▸ Exercise details
Would you write out the lines from the one containing "пандемии артисты не" to the end of the records below, exactly and in full, please?
□ □ □ □ □
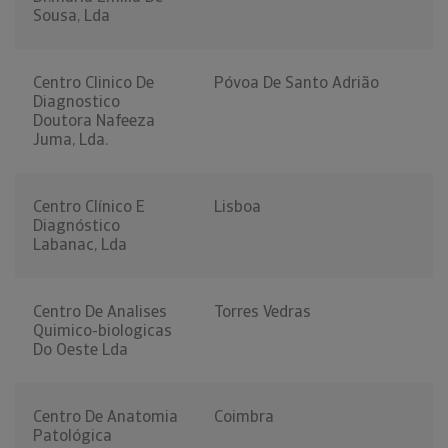
Sousa, Lda
Centro Clinico De
Póvoa De Santo Adrião
Diagnostico
Doutora Nafeeza
Juma, Lda.
Centro Clínico E
Lisboa
Diagnóstico
Labanac, Lda
Centro De Analises
Torres Vedras
Quimico-biologicas
Do Oeste Lda
Centro De Anatomia
Coimbra
Patológica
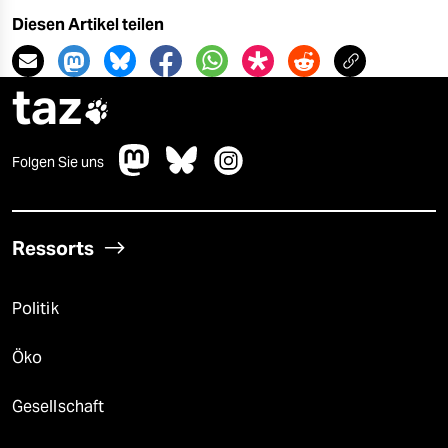
Diesen Artikel teilen
taz

Folgen Sie uns
Ressorts
Politik
Öko
Gesellschaft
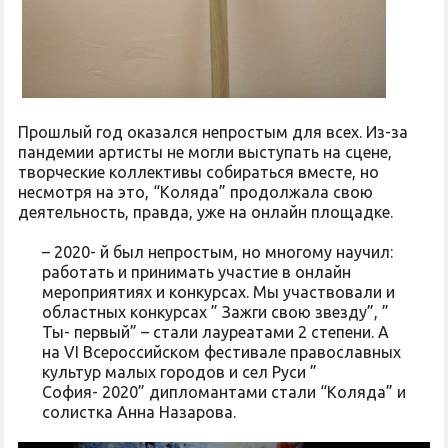
Прошлый год оказался непростым для всех. Из-за
пандемии артисты не могли выступать на сцене,
творческие коллективы собираться вместе, но
несмотря на это, “Коляда” продолжала свою
деятельность, правда, уже на онлайн площадке.
– 2020- й был непростым, но многому научил:
работать и принимать участие в онлайн
мероприятиях и конкурсах. Мы участвовали и
областных конкурсах ” Зажги свою звезду”, ”
Ты- первый” – стали лауреатами 2 степени. А
на VI Всероссийском фестивале православных
культур малых городов и сел Руси ”
София- 2020” дипломантами стали “Коляда” и
солистка Анна Назарова.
□ □ □ □ □
▸ Response below
пандемии артисты не могли выступать на сцене,
творческие коллективы собираться вместе, но
несмотря на это, “Коляда” продолжала свою
деятельность, правда, уже на онлайн площадке.
– 2020- й был непростым, но многому научил:
работать и принимать участие в онлайн
мероприятиях и конкурсах. Мы участвовали и
областных конкурсах ” Зажги свою звезду”, ”
Ты- первый” – стали лауреатами 2 степени. А
на VI Всероссийском фестивале православных
культур малых городов и сел Руси ”
София- 2020” дипломантами стали “Коляда” и
солистка Анна Назарова.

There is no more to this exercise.